I must explain that the wife is an interior decorator. Her garage is a storehouse for floral and plant arrangements, decorating items, etc. Her beautiful floral arrangements are colorful and attractive, especially to a simplistic little hummingbird.

One day she found a hummingbird incessantly trying to nourish himself from the fake florals in her garage. As much as she tried to get him out, he would not give up hope that these "beauties" were the real deal.

A considerable amount of days later, the wife uncovered the poor little hummingbird's body while working in her garage. Convinced of his ability to find food in the fake flowers, the tiny little bird eventually died seeking it. To the wife, it was a reminder of her lust of the beautiful things of the world. Though not bad in themselves, they cannot nourish. Life is found in God through Christ.

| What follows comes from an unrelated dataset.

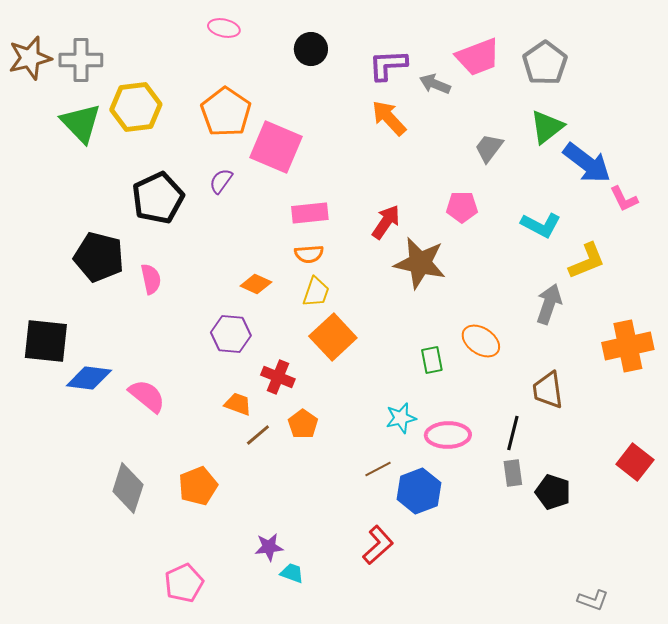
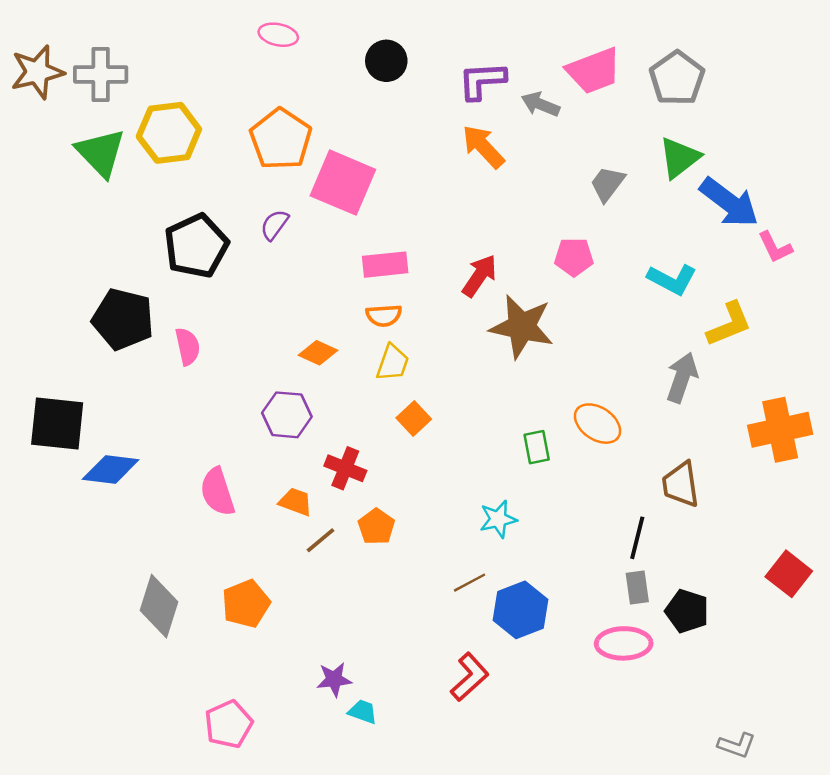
orange square: (333, 337) -> (414, 419), size x0.6
pink semicircle: (147, 396) -> (217, 492), moved, turned -147
pink ellipse: (448, 435) -> (624, 643), moved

When tempted to devote your energies to the fake flowers that attract you so strongly, but provide no nourishment - even promising death, consider the warning that this little bird gives. Life comes from the Life Giver alone. He sustains and nourishes our souls more than any worldly lust can.

10:56 AM EST  
Blogger KellyLawson22 said...

Really loved this one. Especially the challenge to beholding and becoming.

4:17 PM EST  
Blogger JohnDeere said...

loved this story kendra thanks for sharing

8:57 AM EST  
Anonymous Anonymous said...

It is an amazing thing the way God leads us across each others path's, knitting us neatly into his mystery. Tonight I will worship with my students and my plan was to share with them the notion of hearing a new song. As I do most days I signed on to view willzhead, he hasn't posted in a few days, so I checked out the blogs he reads and found your blog. And scrolled down to your sermon and began reading it. Thanks for the word.